Now I know people will freak out, but I run stihl grey bottle at 45:1 with 93 gas and I have never had any problems.....my ms250 I bought new about 4 years ago was ran on 50:1 gray bottle until this year..... I really only switched to 45:1 this year because I got a new stihl trimmer and other new saw, and figured it wouldn't hurt.... I have taken my ms250 apart and the piston looks new still, and no carbon build up on top of piston...I also have this new Chinese engine in a ms180, and since i like limbing with it I am keeping it.... It has had 4 tanks threw it so far and the last tank I was limbing shagbark hickory, and bucking pieces up to about 8".....

So anyway as you said I am anxious to see how long this engine last, as it works great now.... As far as the 45:1 mix hurting the engine I don't know..... I have read MANY of the great oil debate threads.....I mean a saw can definitely have to much oil, and get carbon deposits, which in turn can break loose and cause problems....

I should add that my saws are all stock except for some muffler mods....


----------



## Khntr85 (Jun 2, 2016)

a. palmer jr. said:


> Not especially but I haven't really ran either enough to get used to them.

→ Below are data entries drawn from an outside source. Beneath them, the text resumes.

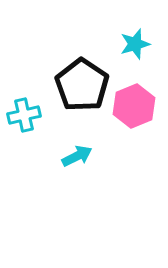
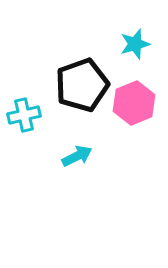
black pentagon: rotated 18 degrees clockwise
pink hexagon: moved 3 px up
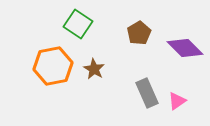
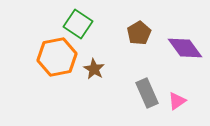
purple diamond: rotated 9 degrees clockwise
orange hexagon: moved 4 px right, 9 px up
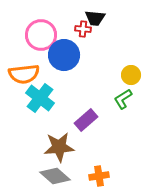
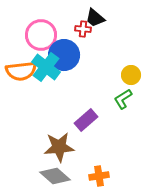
black trapezoid: rotated 35 degrees clockwise
orange semicircle: moved 3 px left, 3 px up
cyan cross: moved 6 px right, 31 px up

They both have 18" bars on them so they both zip through the kind of wood we have here but I imagine I could easily put a longer bar on the 390. I've only used them one or two days and not very long at a time. Since I'm far from a full time wood cutter I will probably keep one of these for what little wood I cut anymore and probably sell the pro saws but I'm gonna do some more testing to be sure..



Ya I bet with a 20" bar you would surely tell a difference in the 390.....I have a ms362, and now I don't use my ms290 much at..... What pro saw do you have....


----------



## a. palmer jr. (Jun 2, 2016)

Khntr85 said:


> Ya I bet with a 20" bar you would surely tell a difference in the 390.....I have a ms362, and now I don't use my ms290 much at..... What pro saw do you have....

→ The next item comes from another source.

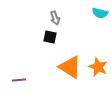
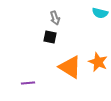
orange star: moved 5 px up
purple line: moved 9 px right, 3 px down
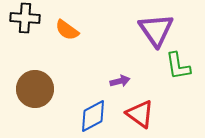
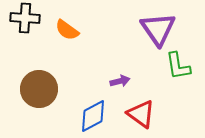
purple triangle: moved 2 px right, 1 px up
brown circle: moved 4 px right
red triangle: moved 1 px right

I have a MS361, 362XP Husky, MS280, 346XPand 353, Dolmar 5100S a couple of top handles. The rest are homeowners and older saws.
Actually, the latest 390 I've built has a 20" bar on it but I haven't gotten to use it yet.


----------



## ssm1699 (Jun 2, 2016)

Khntr85 said:


> Hey man I will be interested in how your kit turns out.... I put a whole complete new engine in a ms180 and it's got about 3 tanks threw it.... I put it in shagbark hickory yesterday and I didn't take it easy on her at all...the damn thing impresses me more every time I start it....
> 
> Let me ask you this, did you consider just putting a complete engine assembly in or was it to pricey.... Only reason I ask is because when my ol ms290 dies I will be doing the same thing.... Thanks a lot Kyle



I considered doing a fully assembled kit, but the difference in price is what killed it for me. I was/am tight on funds, I went the cheaper route and spread out the purchasing of my parts. I don't mind doing the work to save me some money and I am able to learn about what I have in equipment. Doing everything I have done, I only have $100 total in everything I put into the saw. I currently have ran a tank of fuel in the saw and it has been running beautifully through that single tank. I am noticing that the compression is building as it is breaking in. I did a little noodling with it, right after I got it tuned and I could notice the difference in power. I am also not having any issues with it idling anymore. If I can come up with another 029/MS290 that the p&c are fried in, for cheap, I will probably clean up my old ones as they really weren't all that bad and build another saw.


----------



## Khntr85 (Jun 2, 2016)

ssm1699 said:


> I considered doing a fully assembled kit, but the difference in price is what killed it for me. I was/am tight on funds, I went the cheaper route and spread out the purchasing of my parts. I don't mind doing the work to save me some money and I am able to learn about what I have in equipment. Doing everything I have done, I only have $100 total in everything I put into the saw. I currently have ran a tank of fuel in the saw and it has been running beautifully through that single tank. I am noticing that the compression is building as it is breaking in. I did a little noodling with it, right after I got it tuned and I could notice the difference in power. I am also not having any issues with it idling anymore. If I can come up with another 029/MS290 that the p&c are fried in, for cheap, I will probably clean up my old ones as they really weren't all that bad and build another saw.


 
Ya once she breaks in she have better compression.... Ya the whole engine was only $45 for the ms180 I just did.... I think the last time I looked for around $70 you can get a 390 engine... Maybe if you do another one you could look around on eBay and save even more money.... If you don't mind me asking what kind of gas mix and what ratio do you use on your saws....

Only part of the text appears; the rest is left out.